For each ray $\mathbf{r}$ in image $\mathcal{I}_i$, we train FilterNet to disentangle transient components from the scene in an unsupervised manner with loss $\mathcal{L}^{(i)}_\text{t}$:

$$ \mathcal{L}^{(i)}_\text{t}(\mathbf{r}) = \frac{\big\lVert \hat{\mathbf{C}}_i(\mathbf{r})- \bar{\mathbf{C}}_i(\mathbf{r})\big\rVert^2_2}{2\beta_i(\mathbf{r})^2} + \frac{\log\beta_i(\mathbf{r})^2}{2} + \lambda_\alpha \alpha^{(\tau)}_i\hspace{-0.05cm}(\mathbf{r}), $$

where $\bar{\mathbf{C}}$ is the ground-truth color. The first and second terms can be viewed as the negative log likelihood of $\bar{\mathbf{C}}_i(\mathbf{r})$ which is assumed to follow an isotropic normal distribution with mean $\hat{\mathbf{C}}_i(\mathbf{r})$ and variance $\beta_i(\mathbf{r})^2$. The third term discourages \jaewon{FilterNet} from describing static phenomena.


Remark. Comparison to Latent NeRF and NeRF-W

  • Latent NeRF
    primarily uses appearance embeddings to model varying lighting and view-dependent effects. However, it does not specifically address the challenge of transient occlusions or moving objects, making it less effective in dynamic real-world scenes.

  • NeRF-W
    improves on Latent NeRF by introducing a transient head to handle scene variations. However, it requires a significant amount of training data to separate transient and static components effectively, limiting its applicability in few-shot scenarios.

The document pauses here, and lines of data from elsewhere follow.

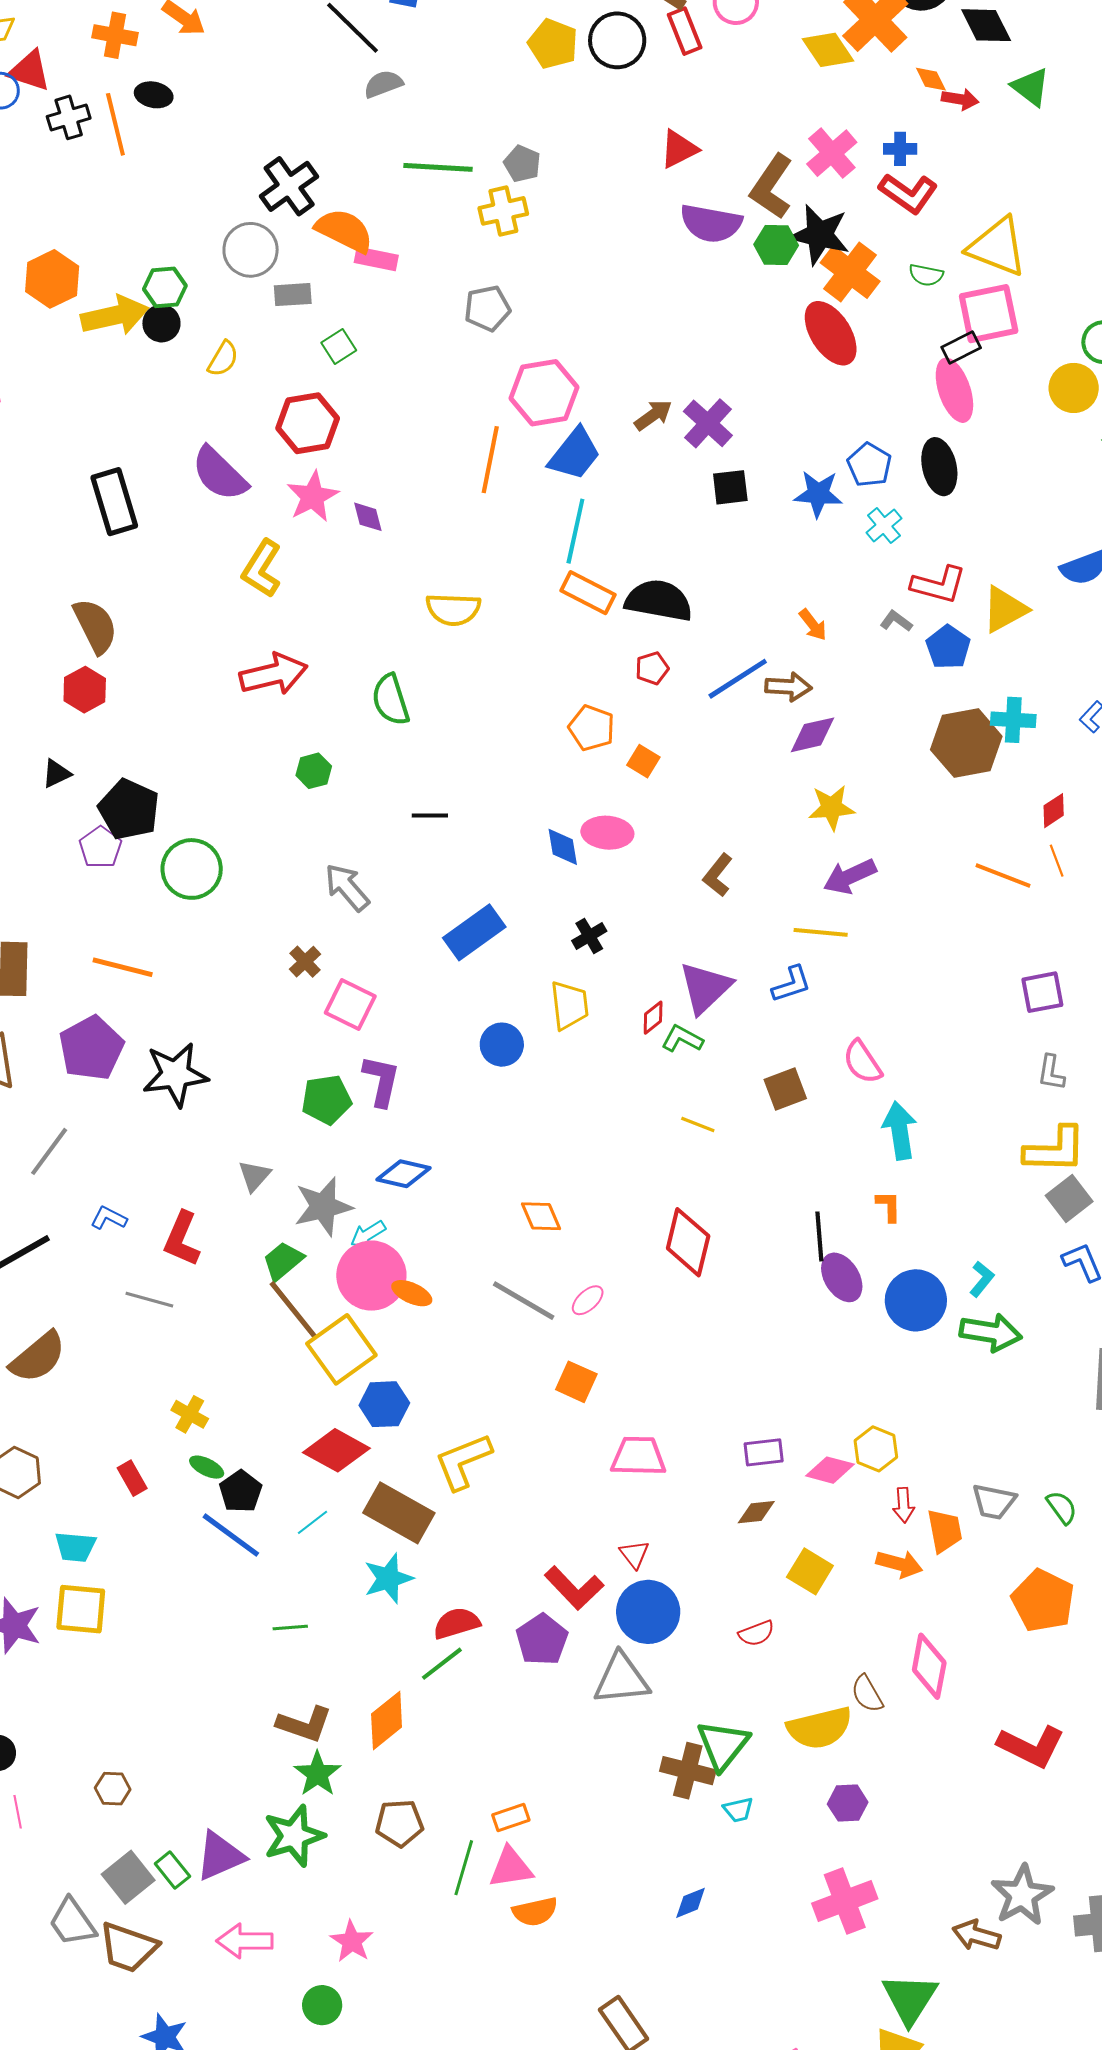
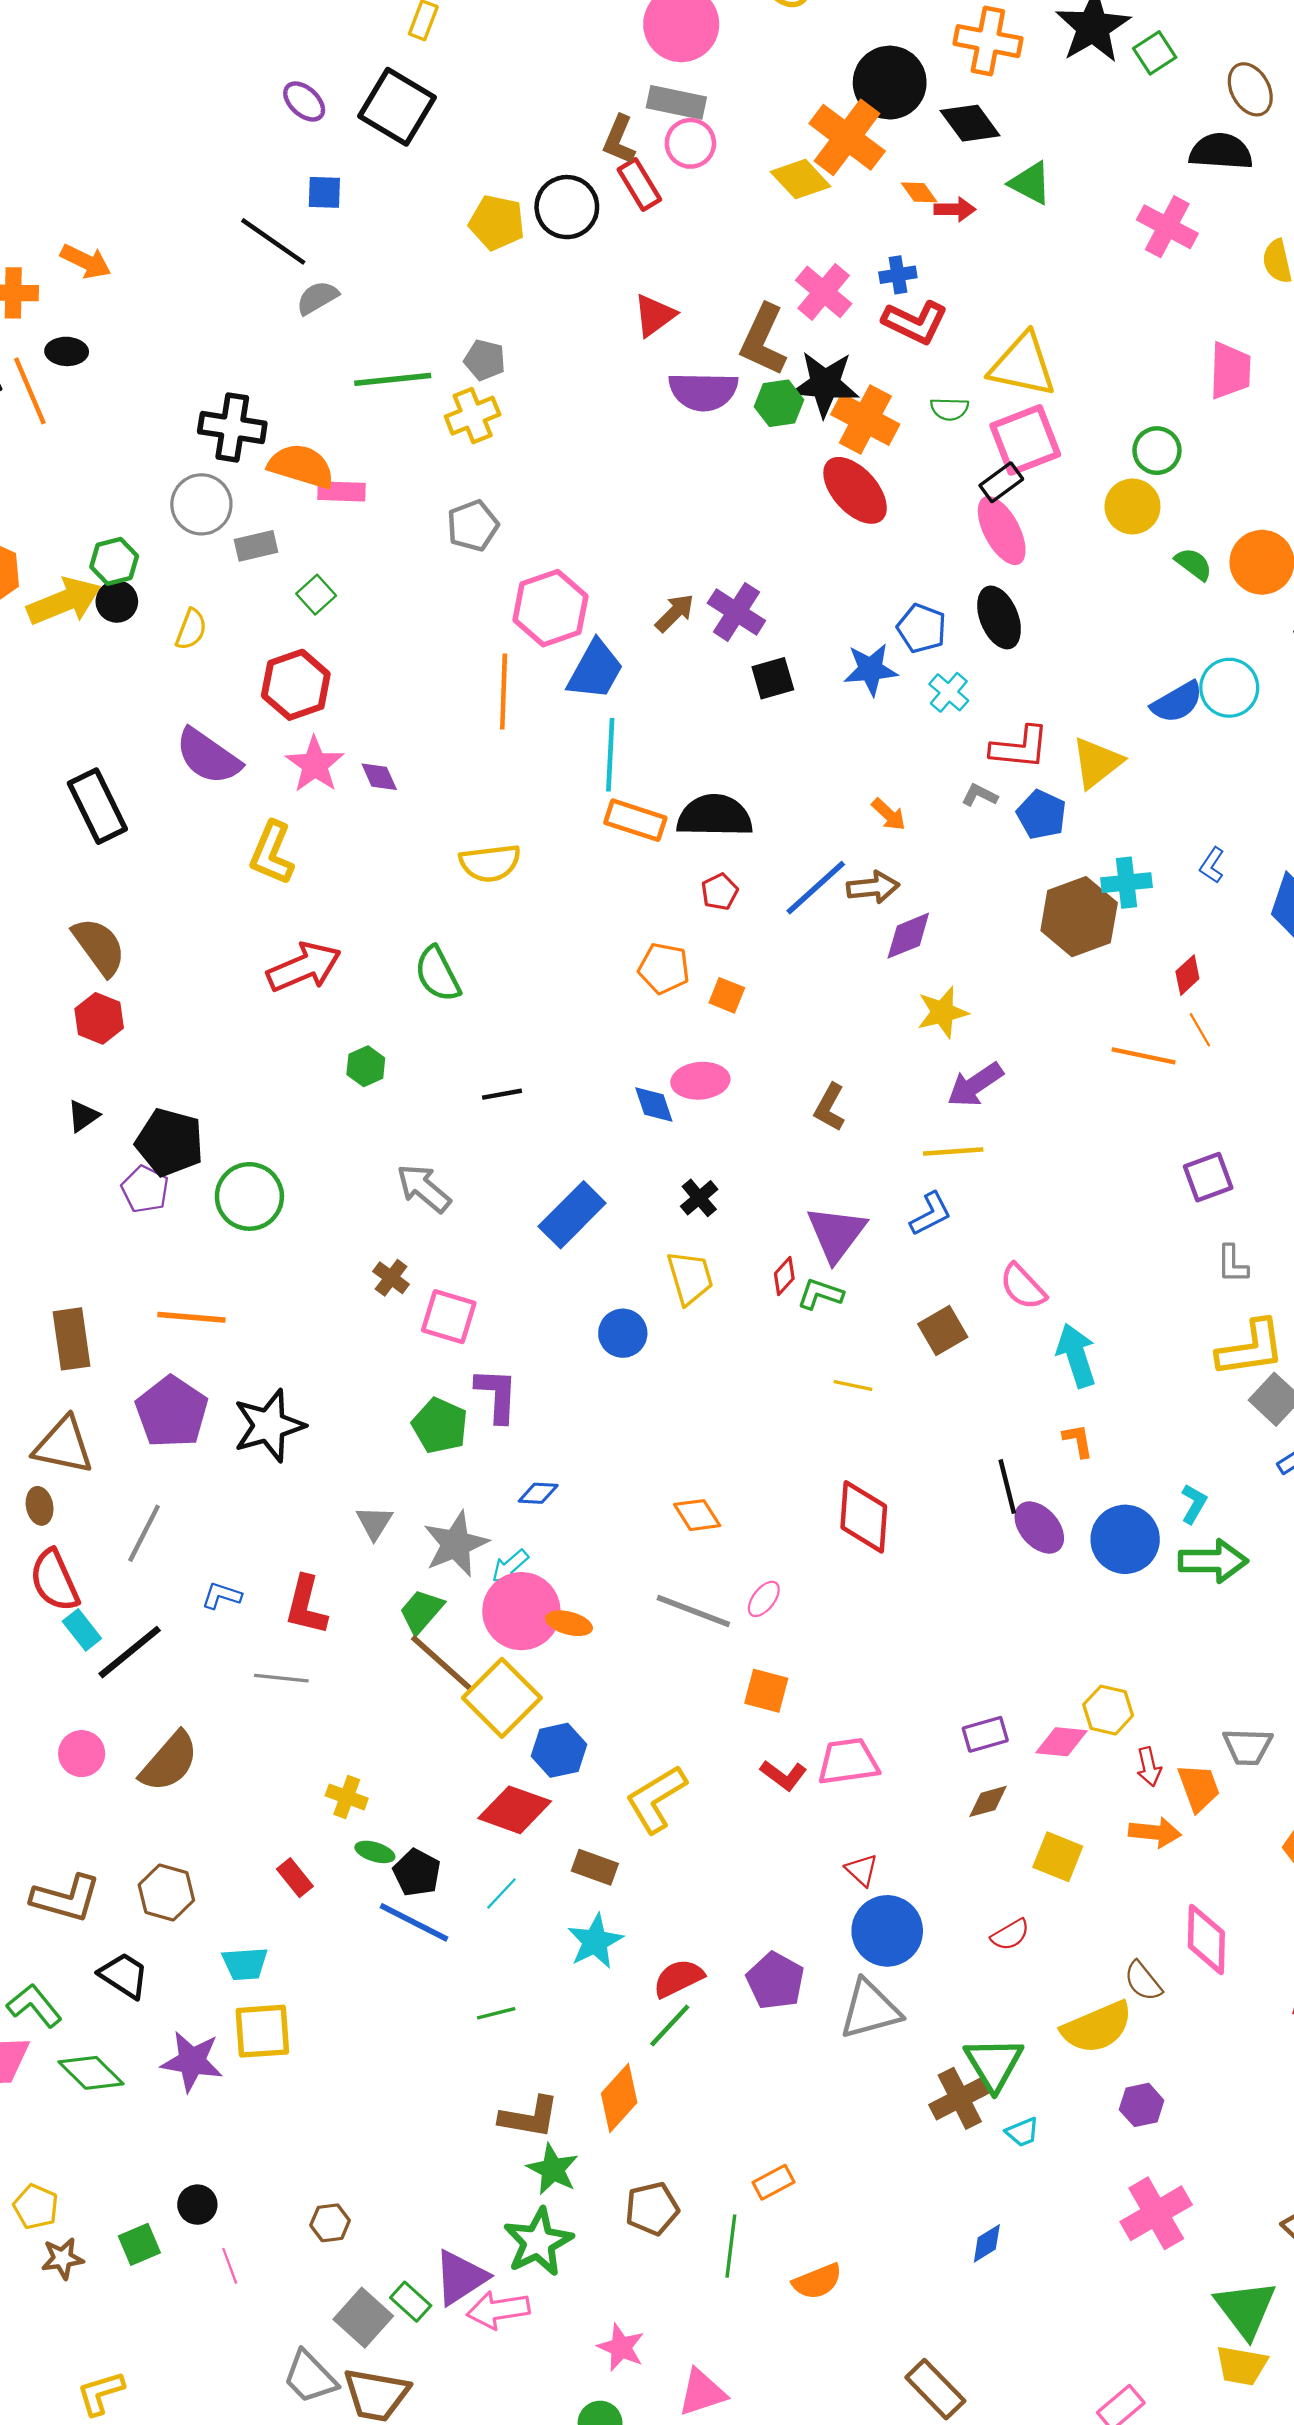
black cross: (289, 186) -> (232, 427), turned -36
green pentagon: (326, 1100) -> (440, 1426), turned -30
blue diamond: (404, 1174) -> (538, 1493), size x0.7
brown rectangle: (399, 1513) -> (595, 1867), size x0.6
red L-shape: (574, 1588) -> (784, 1775), moved, size x0.7
brown cross: (688, 1771) -> (960, 2098), turned -32
pink triangle: (511, 1868) -> (702, 2392), moved
pink arrow: (245, 1941) -> (498, 2310), moved

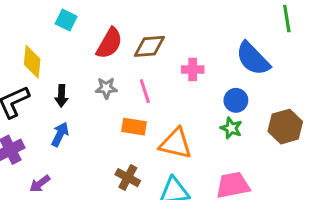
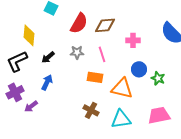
black arrow: (61, 96) -> (48, 57), turned 48
blue circle: (236, 100) -> (139, 69), moved
purple arrow: (40, 184) -> (31, 106), moved

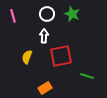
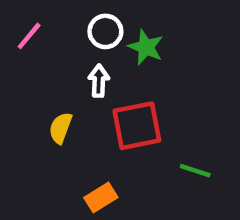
green star: (72, 14) -> (146, 47), moved
pink line: (13, 16) -> (29, 36), turned 56

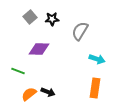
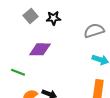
gray semicircle: (80, 31) -> (94, 31), moved, turned 42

SF-NeRF overcomes these limitations by integrating semantic guidance through FilterNet, which enables an effective decomposition of static and transient components even with minimal training images. The reparameterization and smoothness techniques further enhance its ability to produce clear and accurate scene reconstructions without the artifacts that commonly affect Latent NeRF and NeRF-W in challenging conditions.


Experiments


The overall quantitative results and qualitative results demonstrate that the SF-NeRF mostly outperforms the baselines in the few-shot setting in the wild images.

SF-NeRF significantly outperforms NeRF-W and Latent NeRF in novel view synthesis tasks, particularly in few-shot settings. Evaluations on the Phototourism dataset—featuring diverse and unconstrained photographs—demonstrate SF-NeRF's superior ability to handle transient occluders and achieve high-quality scene reconstructions with just 30 images per landmark.